I couldn't bring myself to check, too transfixed on the Joker.
He stalked toward me. My feet were glued to the floor. I couldn't bring myself to breathe, let alone run. It was like being approached by a shark. Stay...still. Only my eyes followed his movement as he moved through the wreckage. The closer he came, the more impossible he seemed. Clover-green hair. Unnaturally pale skin stretched over cutting cheekbones, giving rise to dark hollows, his lips a red slash against his chemical pallor. His scrubs hung from his lithe frame.
I'd always imagined his face would be powdery, like he was wearing stage makeup. In reality it was smooth, like white marble. It looked cold.
If I reached out, my fingertips would brush his scrubs. I swallowed, bile burning my throat. His eyes followed the movement, saw my hands clenched into fists. Skimmed my shiny new name badge.
The red slash painted itself into an impossible smile.

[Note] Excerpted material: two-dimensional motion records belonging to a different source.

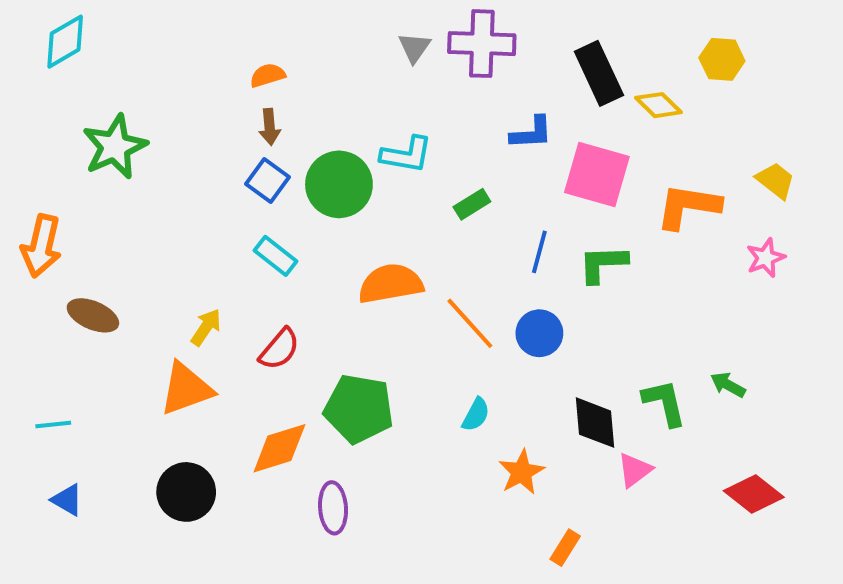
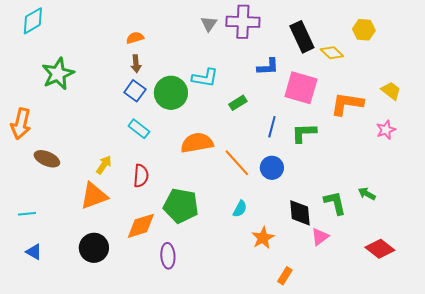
red semicircle: (279, 349) -> (141, 176), turned -35

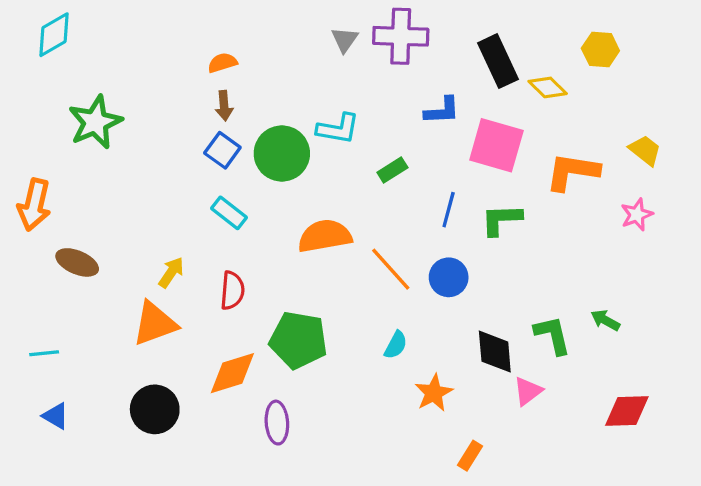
red diamond: (380, 249) -> (627, 411), turned -40

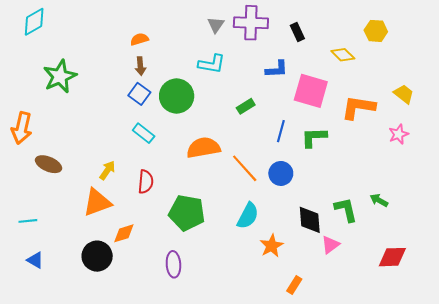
black rectangle: (498, 61) -> (297, 32), moved, size x0.6
cyan L-shape: (338, 129) -> (212, 64), moved
cyan semicircle: (396, 345) -> (248, 216), size x1.5
orange diamond: (232, 373) -> (124, 233), moved, size x0.7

"Ladies and gentlemen of the audience, allow me to welcome a brand new player." He extended his arms with a flourish as the patients looked on. "Introducing Doctor Harleen Quinzel." He drew out my name like he was exhaling smoke from a cigarette. I heard Doctor A groan beside me.
Sweat pooled in the small of my back.
"Doctor Quinzel," he purred, leaning close enough to touch. "Welcome to the show."
AN: Okay, so I've just reworked this Chapter because a few things have been niggling at me. I feel better now. Aaaand breathe. Working on Chapter Three as we speak so that should be up within the next few days. I also can't read anyone's reviews at the moment which is a real pain in the a—butt.
Hope everyone's enjoying this as much as I am. So difficult to get well-known characters just right. I welcome constructive criticism.
Also, there won't be insta-love in this fic. I just can't buy a Joker who would go gaga for the first gal who peaked his interest. I want to see how he falls for her.